I have come across work of P.J. Yoder (1980) (A strain-space plasticity theory and numerical implementation). He made a strain-space equivalent to pure plastic Coulomb model. His model has the following benefits (according to Yoder P.J.):

  • Return mapping is eliminated (A very provoking statement, but he shows the maths behind it as well as detailed comparison of simulation results).
  • Global stiffness matrix inversion count is reduced (significant step forward, for dynamic / cyclic loading application)
  • Despite dramatic increse in computation efficiency, Yoder's work did not go mainstream. (perhaps you can you spot why?)

    I am intrigued by his work as during recent triaxial testing we were able to control sand stiffness through controlling applied strain (deformation) history. Yoder P.J. has explicitly called for a "rationale to the strain space problem", and we appear to have found the missing experimental "rationale" .

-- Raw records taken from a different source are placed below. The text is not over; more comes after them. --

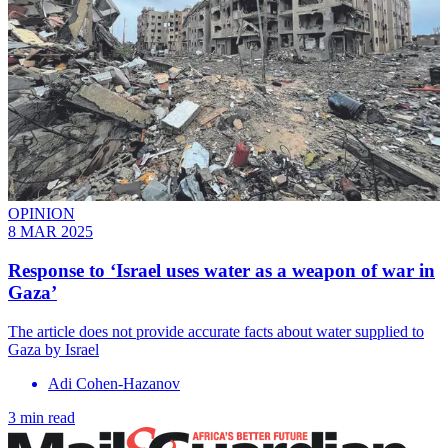
OPINION
8 MAR 2025
Response to ‘Israel uses water as a weapon of war in
Gaza’
The article does not provide accurate facts about water supplied to
Gaza by Israel
Adi Cohen-Hazanov
3 min read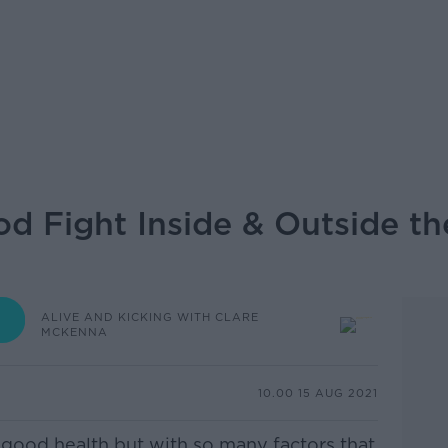
d Fight Inside & Outside th
ALIVE AND KICKING WITH CLARE
MCKENNA
10.00 15 AUG 2021
 of good health but with so many factors that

    We found strain (not stress) dependant soil patterns, which capture and allow full control over loss and recovery of drained sand stiffness. Also, post-liquefaction soil stiffness recovery, and we can impose post-liquefaction soil state during drained loading. We seem to be closing the gap between drained, undrained and partially drained sand, but the new findings explicitly call for a strain-space plasticity formulation.

    Any input is greatly appreciated. Any links to strain-space models or strain-dependant observations of sand (such as liquefaction charts by R. Dobry, or plastic spin (strain) tenstor by Y. Dafalias). This topic is not covered by "mainstream" geotechnical curriculum, thus I don't expect many answers. But every answer and question on the rare subject is appreciated.